Perché il picco dei contagi non arriva?
8 marzo: in piena emergenza coronavirus il governo con un nuovo decreto estende la zona rossa a tutta la Lombardia e ad altre 14 province con scadenza 3 aprile. Poche ore dopo il provvedimento sarà esteso a tutta Italia onde limitare gli spostamenti in massa verso regioni meno colpite e il proliferare del contagio.
Tutti a casa quindi, evitare i contatti e distanza tra persone presto diventano un mantra ripetuto all’infinito nella mente di tutti.
E per fortuna: continuare a sottostimare l’impatto di questo virus su persone e sistemi sanitari regionali meno strutturati del ricco nord avrebbe portato una catastrofe ben peggiore.
Eppure qualcosa manca. La quarantena è stata imposta troppo tardi -almeno in Lombardia -, senza implementare alcune basilari regole per evitare i nuovi contagi di chi già malato si è dovuto chiudere in casa con figli, compagni e magari anche genitori.
Perchè Milano tiene? Perchè i focolai si sono estesi in provincia e non in città?
In questi giorni le grandi paure sono tutte per Milano e per i rischi di un contagio diffuso in una metropoli che sarebbe disastroso. Ma vogliamo provare a trovare una risposta al perché i focolai principali sono partiti altrove e al perché in certe zone dopo tre settimane chiusi in casa i malati continuino ad aumentare?
La dimensione dei nuclei familiari e le tradizioni: un fattore trascurato?
Partendo dai dati Istat il numero medio di componenti per famiglia a Milano è di 2,1 contro il 2,4 di Lodi, Bergamo e altre province. Teniamo bene in mente questo dato.

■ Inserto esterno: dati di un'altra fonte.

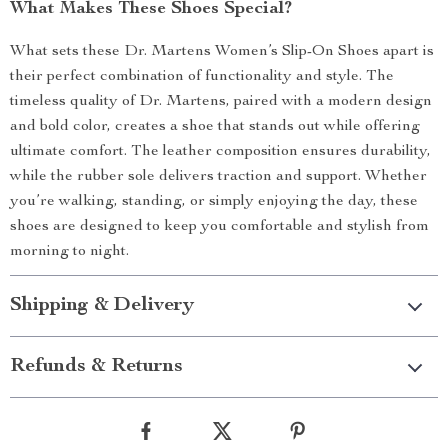
What Makes These Shoes Special?
What sets these Dr. Martens Women’s Slip-On Shoes apart is
their perfect combination of functionality and style. The
timeless quality of Dr. Martens, paired with a modern design
and bold color, creates a shoe that stands out while offering
ultimate comfort. The leather composition ensures durability,
while the rubber sole delivers traction and support. Whether
you’re walking, standing, or simply enjoying the day, these
shoes are designed to keep you comfortable and stylish from
morning to night.
Shipping & Delivery
Refunds & Returns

Una risposta alla non esplosione di contagi a Milano nonostante i focolai fossero alle sue porte potrebbe essere la dimensione dei nuclei familiari delle persone socialmente attive: nella metropoli molti vivono da soli o al massimo in coppia, spesso senza figli e senza parenti anziani vicini dato l’alto tasso di immigrazione. Se si sentono influenzate il venerdì sera prima di tornare al paese natale queste persone se ne stanno a letto e non partono. Quindi, mia opinione, a Milano di infetti ce ne sono stati eccome ma la catena dei contagi si è il più delle volte fermata prima di arrivare ai più fragili limitando la percezione del fenomeno a casi evidenti come le residenze per anziani e disabili.
A Lodi invece, così come a Bergamo e a Brescia, le famiglie nascono più giovani ed è ancora normale per un trentenne socialmente attivo essere già sposato e genitore. I nonni danno una mano, abitano vicini (se non nello stesso stabile) e li si va a trovare una volta a settimana, mangiandoci assieme la domenica. La differenza è evidente e la linea che porta il coronavirus in casa dell’anziano parte dai direttamente dai figli e dai nipoti.
Quarantena e famiglie numerose
Veniamo agli effetti della quarantena, misura giusta e ineluttabile. Perché, pur avendo rallentato la crescita dei contagi, questo benedetto picco ancora non arriva dopo tre settimane? Forse tenere in isolamento un infetto in famiglie numerose non è facile, forse molti dopo essersi chiusi in casa ed avere iniziato a manifestare i primi sintomi dopo l’inizio della quarantena hanno passato la malattia ai conviventi che dopo un’altra incubazione hanno manifestato a loro volta febbre e magari brutte polmoniti richiedendo un ricovero, un posto in terapia intensiva, una bara. Forse dimettere un malato per mancanza di posto in ospedale e rimandarlo a casa appena inizia a respirare autonomamente senza considerare chi avrà vicino non è il modo più intelligente per porre fine a questo periodo assurdo.
Cosa è mancato: isolare subito i sintomatici. Una quarantena funziona se le persone infette non hanno contatti con altri. Rinchiudere famiglie intere obbligandole alla convivenza 24 ore su 24 e 7 giorni su 7 senza togliere i malati appena manifestano i primi sintomi ha lo svantaggio di creare nuovi infetti magari più gravi dei primi.
E qui la dimensione dei nuclei familiari conta: sarà un caso che a Monza e Brianza, dove la malattia non era arrivata in tutta la sua forza, i casi ancora non accennano a rallentare?